A private diaspora ceremony that was never intended to extend beyond one community’s internal affairs has spiralled into a diplomatic flashpoint, leaving a trail of destruction across a South African port city and prompting Nigeria to issue a formal safety advisory to its nationals in the country.
The violence broke out on Monday in KuGompo, the Eastern Cape city formerly known as East London, where an anti-illegal immigration march that began peacefully unraveled after a protester claimed to have been attacked by a foreign national. What followed left ten vehicles burned, and a string of local and foreign-owned businesses looted and damaged before order could be restored. No arrests have been made.
Nigeria’s high commission moved quickly in the aftermath, urging its citizens across South Africa to limit their movements, stay away from public gatherings, and remain on high alert until the situation stabilises.
The roots of Monday’s explosion of tension stretch back a fortnight, to a gathering within KuGompo’s Nigerian diaspora community that few outside that community would ordinarily have noticed.

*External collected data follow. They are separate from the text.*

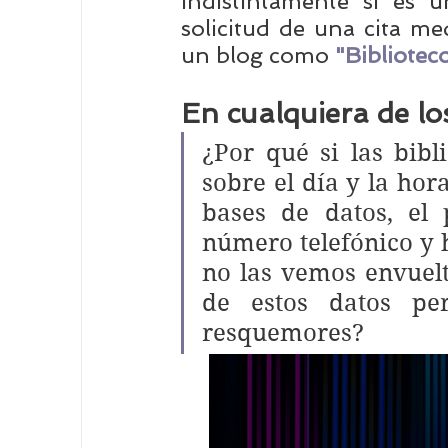
indistintamente si es u
solicitud de una cita me
un blog como 
"Bibliotec
En cualquiera de lo
¿Por qué si las bibl
sobre el día y la hor
bases de datos, el 
número telefónico y h
no las vemos envuelt
de estos datos per
resquemores?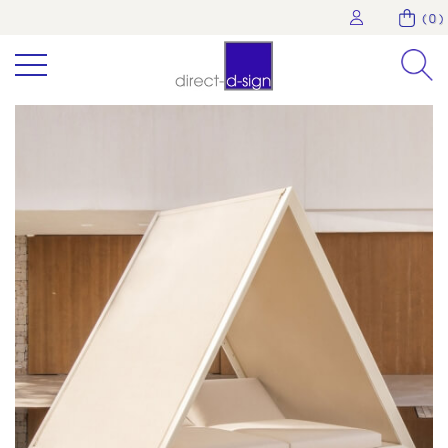
( 0 )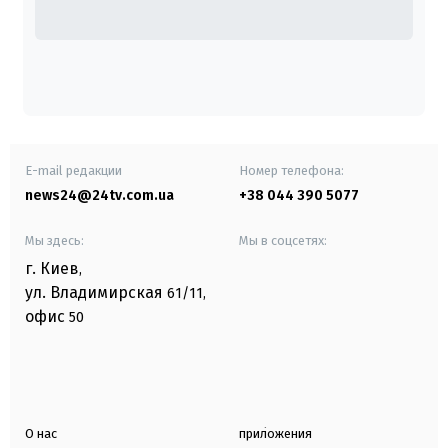
E-mail редакции
Номер телефона:
news24@24tv.com.ua
+38 044 390 5077
Мы здесь:
Мы в соцсетях:
г. Киев
,
ул. Владимирская
61/11,
офис
50
О нас
приложения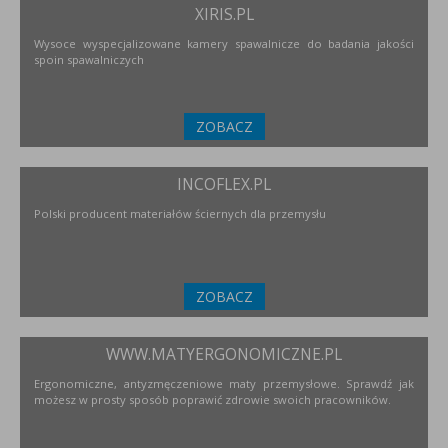
XIRIS.PL
Wysoce wyspecjalizowane kamery spawalnicze do badania jakości
spoin spawalniczych
ZOBACZ
INCOFLEX.PL
Polski producent materiałów ściernych dla przemysłu
ZOBACZ
WWW.MATYERGONOMICZNE.PL
Ergonomiczne, antyzmęczeniowe maty przemysłowe. Sprawdź jak
możesz w prosty sposób poprawić zdrowie swoich pracowników.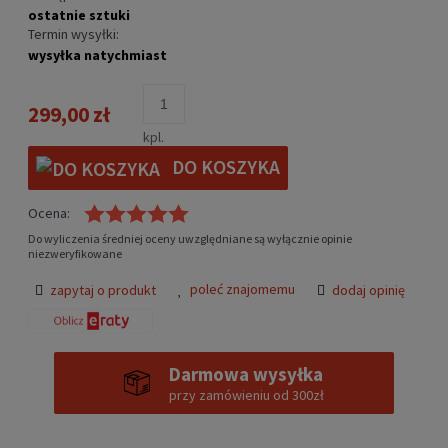
ostatnie sztuki
Termin wysyłki:
wysyłka natychmiast
299,00 zł
kpl.
DO KOSZYKA
Ocena:
Do wyliczenia średniej oceny uwzględniane są wyłącznie opinie
niezweryfikowane
poleć znajomemu
zapytaj o produkt
dodaj opinię
Darmowa wysyłka
przy zamówieniu od 300zł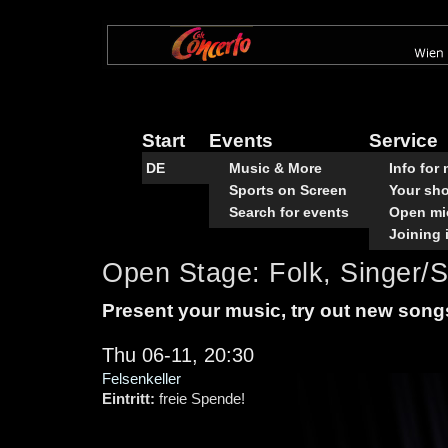
Skip
to
main
content
Start
Events
Service
DE
Music & More
Info for
Sports on Screen
Your sh
Search for events
Open mi
Joining 
Open Stage: Folk, Singer/
Present your music, try out new songs:
Thu 06-11, 20:30
Felsenkeller
Eintritt:
freie Spende!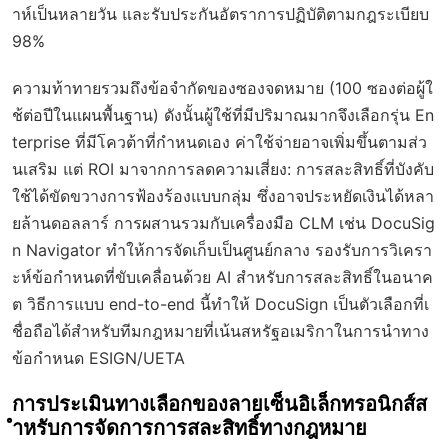
าห์เป็นหลายวัน และรับประกันอัตราการปฏิบัติตามกฎระเบียบ
98%
ความท้าทายรวมถึงข้อจำกัดของซองจดหมาย (100 ซองต่อผู้ใ
ช้ต่อปีในแผนพื้นฐาน) ดังนั้นผู้ใช้ที่มีปริมาณมากจึงเลือกรุ่น En
terprise ที่มีโควต้าที่กำหนดเอง ค่าใช้จ่ายอาจเพิ่มขึ้นตามส่ว
นเสริม แต่ ROI มาจากการลดความเสี่ยง: การสละสิทธิ์ที่บังคับ
ใช้ได้ขัดขวางการฟ้องร้องแบบกลุ่ม ซึ่งอาจประหยัดเงินได้หลา
ยล้านดอลลาร์ การผสานรวมกับเครื่องมือ CLM เช่น DocuSig
n Navigator ทำให้การจัดเก็บเป็นศูนย์กลาง รองรับการวิเครา
ะห์ข้อกำหนดที่ขับเคลื่อนด้วย AI สำหรับการสละสิทธิ์ในอนาค
ต วิธีการแบบ end-to-end นี้ทำให้ DocuSign เป็นตัวเลือกที่เ
ชื่อถือได้สำหรับทีมกฎหมายที่เน้นสหรัฐอเมริกาในการนำทาง
ข้อกำหนด ESIGN/UETA
การประเมินทางเลือกของลายเซ็นอิเล็กทรอนิกส์ส
ำหรับการจัดการการสละสิทธิ์ทางกฎหมาย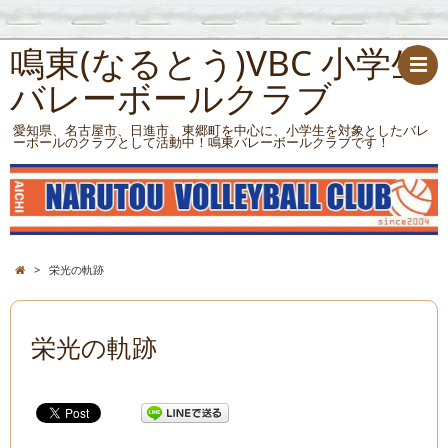
鳴東(なるとう)VBC 小学生
バレーボールクラブ
愛知県、名古屋市、日進市、東郷町を中心に、小学生を対象としたバレ
ーボールのクラブとして活動中！鳴東バレーボールクラブです！
>
栄光の軌跡
栄光の軌跡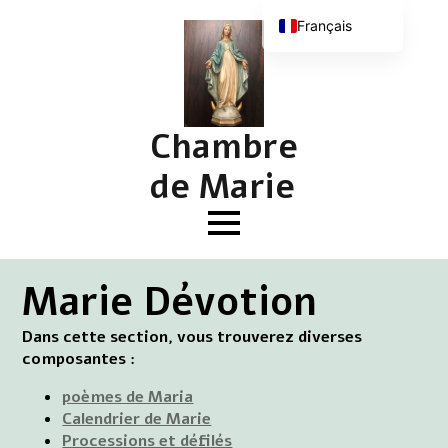
Français
Nederlands
English (UK)
Deutsch
Chambre
de Marie
Marie Dévotion
Dans cette section, vous trouverez diverses
composantes :
poèmes de Maria
Calendrier de Marie
Processions et défilés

On that occasion, Solomon Ogbonna Eziko was formally recognized by local Igbo community members as “Eze Ndi Igbo East London”, a traditional title, widely practiced among Igbo communities living outside Nigeria, that loosely translates as king of the Igbo people in the city.
For the Igbo, one of Nigeria’s largest and most globally dispersed ethnic groups, the installation of such a figure in diaspora communities is a longstanding cultural tradition. The role is ceremonial: the title holder mediates minor internal disputes and represents the community at local events. It carries no legal standing, no territorial claim, and no political authority beyond the community that confers it.
Leaders of the local Igbo community were at pains to make this clear in the aftermath of the violence. Dr ABC Okokoh, a prominent figure within South Africa’s Igbo community, told national broadcaster SABC that the event had been entirely private in nature.
“We are not here to establish a kingdom or a king because there are laws in this country that must be respected,” he said, while also expressing regret over the chain of events that the ceremony had set off.
A Nigerian diplomat went further, offering a public apology to South Africans during a civil society picket outside Nigeria’s high commission in Pretoria on Tuesday.
Despite those clarifications, the installation had already landed in KuGompo’s cultural landscape with considerable force. For some South Africans in the area, the ceremony was not read as an internal diaspora tradition but as something more threatening, an assertion of presence and authority on soil they consider their own.
Traditional leader Xhanti Sigcawu, who attended Monday’s march, gave voice to that grievance directly, telling broadcaster Newzroom Afrika that the installation had left local chiefs feeling “undermined.” The area, he stressed, was the “territory of the Xhosas”, and the recognition of an outside community leader within it had cut against deeply held convictions about who holds cultural authority in the region.
The Eastern Cape’s cooperative governance department, which oversees traditional affairs in the province, distanced itself from Eziko’s installation and called on all parties to operate within the bounds of South African law. Some cultural experts went further, condemning the ceremony as unlawful and a violation of established customary protocols.
For local authorities, the line between acknowledging legitimate grievances and endorsing what happened on Monday was one they drew clearly. KuGompo mayor Princess Faku expressed sympathy for the motivations behind the march while leaving no doubt about her view of how it ended.
“We supported the march because it is part of the efforts of defending our sovereignty but cannot condone violence. Violence doesn’t solve problems… it’s very sad that such an important march was turned into violence and chaos,” she said.